▶ ABOUT THIS TASK: For the word "اللغة", state how many lines of the records include it, with no other text.

▶ EXTRACTED MATERIAL:

# # # #

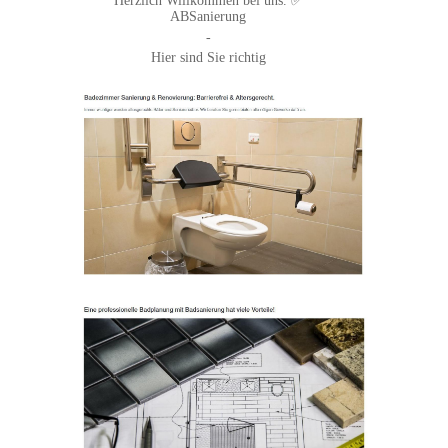
Herzlich Willkommen bei uns. ✅
ABSanierung
-
Hier sind Sie richtig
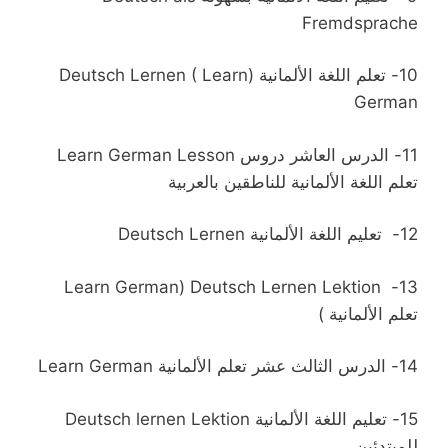
Fremdsprache
10-
تعلم اللغة الألمانية (Deutsch Lernen ( Learn
German
11-
Learn German Lesson الدرس العاشر دروس
تعلم اللغة الألمانية للناطقين بالعربية
12-
Deutsch Lernen تعليم اللغة الألمانية
Learn German) Deutsch Lernen Lektion
13-
تعلم الألمانية
)
14-
Learn German الدرس الثالث عشر تعلم الألمانية
15-
Deutsch lernen Lektion تعليم اللغة الألمانية
للمبتدئين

# # # #

▶ SOLVED EXERCISE: 4